Elle a marché sous la pluie, la grêle, la fausse neige et les rafales de vent. Un jour, le froid était si vorace qu'il s'en est pris à sa gorge et lui a fait faire une amygdalite. Tout autour d'elle, les acteurs tombaient comme des mouches: blessures aux pieds, aux tendons, étirements de muscles, inflammations. Malgré cela, Charlotte Le Bon ne regrette pas une minute d'avoir fait partie de la grande aventure du film La marche.

«Ce film-là et celui sur Yves Saint Laurent [dont la sortie est prévue à l'été au Québec] ont été pour moi des tournants, dit-elle, assise sagement sur un tabouret en plein soleil au 23e étage d'un hôtel. J'ai longtemps été habitée par le sentiment d'imposteur, mais ces films-là m'ont fait sentir que j'étais en train de devenir une vraie actrice.»

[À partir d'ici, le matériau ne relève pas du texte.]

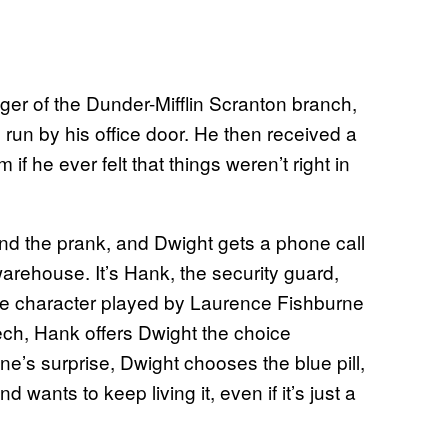
er of the Dunder-Mifflin Scranton branch,
s run by his office door. He then received a
f he ever felt that things weren’t right in
ind the prank, and Dwight gets a phone call
arehouse. It’s Hank, the security guard,
the character played by Laurence Fishburne
ech, Hank offers Dwight the choice
e’s surprise, Dwight chooses the blue pill,
nd wants to keep living it, even if it’s just a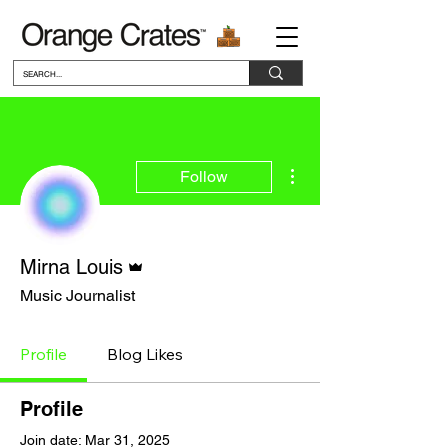
More actions
Follow
Admin
Mirna Louis
Music Journalist
Profile
Blog Likes
Profile
Join date: Mar 31, 2025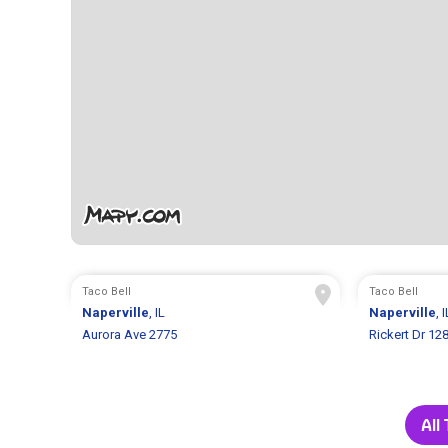
Taco Bell
Taco Bell
Naperville
, IL
Naperville
, I
Aurora Ave 2775
Rickert Dr 12
All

Au coeur du film de Nabil Ben Yadir, un événement oublié par 80% des Français: une marche lancée en 1983 par des jeunes des cités HLM et leur copain curé pour protester contre les crimes raciaux d'une France en proie à l'intolérance. Partis de leur banlieue des Minguettes, les jeunes et le curé ont parcouru 1000 km entre Marseille et Paris et fait surgir un réel élan d'espoir qui a donné naissance, un an plus tard, au mouvement SOS Racisme.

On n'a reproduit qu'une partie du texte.